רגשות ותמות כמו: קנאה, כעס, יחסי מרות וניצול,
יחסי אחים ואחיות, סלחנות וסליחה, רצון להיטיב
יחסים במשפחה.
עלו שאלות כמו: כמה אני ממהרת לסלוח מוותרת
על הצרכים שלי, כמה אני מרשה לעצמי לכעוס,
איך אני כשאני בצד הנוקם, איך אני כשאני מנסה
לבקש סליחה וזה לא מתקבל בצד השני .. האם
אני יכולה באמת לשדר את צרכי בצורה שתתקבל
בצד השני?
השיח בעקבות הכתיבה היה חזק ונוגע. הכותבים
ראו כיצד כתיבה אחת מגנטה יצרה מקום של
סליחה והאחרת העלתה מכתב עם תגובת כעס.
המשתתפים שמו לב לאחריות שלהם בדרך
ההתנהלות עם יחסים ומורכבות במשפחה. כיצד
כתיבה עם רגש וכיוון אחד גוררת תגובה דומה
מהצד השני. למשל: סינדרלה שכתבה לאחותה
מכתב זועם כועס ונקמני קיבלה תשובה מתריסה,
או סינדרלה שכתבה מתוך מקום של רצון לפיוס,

• _Work item_:
Type out the listing again with nothing changed.

• _Solution_:
רגשות ותמות כמו: קנאה, כעס, יחסי מרות וניצול,
יחסי אחים ואחיות, סלחנות וסליחה, רצון להיטיב
יחסים במשפחה.
עלו שאלות כמו: כמה אני ממהרת לסלוח מוותרת
על הצרכים שלי, כמה אני מרשה לעצמי לכעוס,
איך אני כשאני בצד הנוקם, איך אני כשאני מנסה
לבקש סליחה וזה לא מתקבל בצד השני .. האם
אני יכולה באמת לשדר את צרכי בצורה שתתקבל
בצד השני?
השיח בעקבות הכתיבה היה חזק ונוגע. הכותבים
ראו כיצד כתיבה אחת מגנטה יצרה מקום של
סליחה והאחרת העלתה מכתב עם תגובת כעס.
המשתתפים שמו לב לאחריות שלהם בדרך
ההתנהלות עם יחסים ומורכבות במשפחה. כיצד
כתיבה עם רגש וכיוון אחד גוררת תגובה דומה
מהצד השני. למשל: סינדרלה שכתבה לאחותה
מכתב זועם כועס ונקמני קיבלה תשובה מתריסה,
או סינדרלה שכתבה מתוך מקום של רצון לפיוס,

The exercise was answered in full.